* [GOAL OF THE EXERCISE] Please return every line of the records below that contains the word "What".

--------------------

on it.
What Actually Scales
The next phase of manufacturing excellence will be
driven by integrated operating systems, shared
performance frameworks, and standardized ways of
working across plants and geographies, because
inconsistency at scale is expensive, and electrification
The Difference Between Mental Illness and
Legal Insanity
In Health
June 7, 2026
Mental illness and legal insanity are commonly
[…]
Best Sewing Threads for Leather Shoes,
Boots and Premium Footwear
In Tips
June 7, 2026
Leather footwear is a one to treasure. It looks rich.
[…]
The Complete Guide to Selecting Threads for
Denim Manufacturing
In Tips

--------------------

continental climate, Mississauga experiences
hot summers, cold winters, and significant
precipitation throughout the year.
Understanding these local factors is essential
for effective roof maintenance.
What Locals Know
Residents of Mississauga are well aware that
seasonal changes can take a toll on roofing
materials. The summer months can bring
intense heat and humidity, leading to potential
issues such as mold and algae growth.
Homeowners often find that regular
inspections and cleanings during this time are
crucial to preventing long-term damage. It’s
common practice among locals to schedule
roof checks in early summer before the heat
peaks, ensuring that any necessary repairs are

--------------------

* [WRITTEN ANSWER]
What Actually Scales
What Locals Know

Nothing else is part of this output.